Le Lundi 14 février (1272), la tour carrée du transept s'effondre et entraîne l'église supérieure dans sa chute. L'ébranlement se répercute dans la crypte et 2 des colonnettes qui soutiennent le dôme en bois se cassent. Le dôme reste suspendu en l'air, La flamme de la lampe qui brûle jour et nuit devant le tombeau du Saint ne s'éteint pas malgré la poussière. La basilique Romane est détruite. Seuls ont résisté la rotonde à l'Est et le portail vers l'Ouest.
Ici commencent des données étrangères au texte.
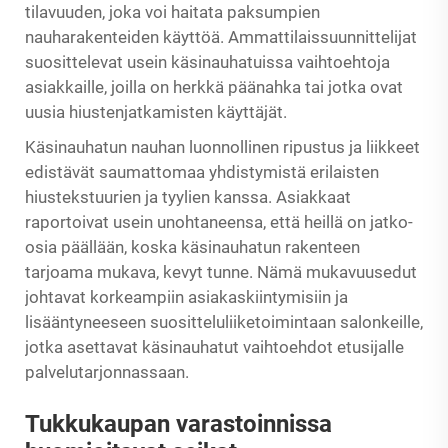
tilavuuden, joka voi haitata paksumpien
nauharakenteiden käyttöä. Ammattilaissuunnittelijat
suosittelevat usein käsinauhatuissa vaihtoehtoja
asiakkaille, joilla on herkkä päänahka tai jotka ovat
uusia hiustenjatkamisten käyttäjät.
Käsinauhatun nauhan luonnollinen ripustus ja liikkeet
edistävät saumattomaa yhdistymistä erilaisten
hiustekstuurien ja tyylien kanssa. Asiakkaat
raportoivat usein unohtaneensa, että heillä on jatko-
osia päällään, koska käsinauhatun rakenteen
tarjoama mukava, kevyt tunne. Nämä mukavuusedut
johtavat korkeampiin asiakaskiintymisiin ja
lisääntyneeseen suositteluliiketoimintaan salonkeille,
jotka asettavat käsinauhatut vaihtoehdot etusijalle
palvelutarjonnassaan.
Tukkukaupan varastoinnissa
Le couvent n'a plus d'église. Le culte est transféré dans la rotonde en attendant des ressources pour la reconstruction. L'abbé Hugues d'Arc sur Tille, en charge, appartient à l'une des familles les plus importantes du duché. Certains de ses parents sont au service du Duc, Robert II. Les nobles, les officiers et le peuple qui vénère St Bénigne apportent leur concours.

Le Vendredi 8 février (1281), la 1ère pierre de l'église Gothique est posée. Les travaux commencent par le choeur accolé à la rotonde. Grosse activité. Le choeur et les murs est des croisillons du transept sont terminés. Le culte est établi dans cette partie de la construction qui est bénie solennellement, on sépare alors le choeur du reste du chantier par une clôture provisoire. Pour protéger davantage le nouveau sanctuaire, Hugues d'Arc fait transférer les reliques de Bénigne de son sarcophage dans une châsse placée derrière le maître autel, en (1288), le 29 octobre. Cette date est désignée sous le nom de "Relevatio Sancti Benigni". Le transept achevé, on construit la nef et les bas côtés. La campagne de la nef se prolonge jusque vers (†1300), date de la mort de Hugues d'Arc. Il ne reste plus qu'à l'orner de tours et à raccorder le portail Roman toujours debout avec la nouvelle façade Gothique. Mais l'argent manque. En (1308), la tour Sud est presque achevée. Le prieur de l'abbaye, Jean de Villiers, fait une donation qui permet de terminer les travaux. La tour Nord doit être construite à une époque voisine.

Le bel élan d'enthousiasme des 1ères années se ralentit :

* en (6) ans, un 1/3 de l'édifice est debout.
* (13) ans pour terminer la nef.
* (25) ans pour terminer la façade.
* Les offrandes diminuent, la foi dans les provinces diminue, démêlés de Philippe le Bel avec la Papauté et finalement la captivité du pape à Avignon qui porte un coup sévère au prestige de l'Eglise, et l'abbé Hugues, décédé en (†1300), par sa personnalité, a joué un rôle prépondérant dans la construction de l'église Gothique.
* (1325) la construction est terminée.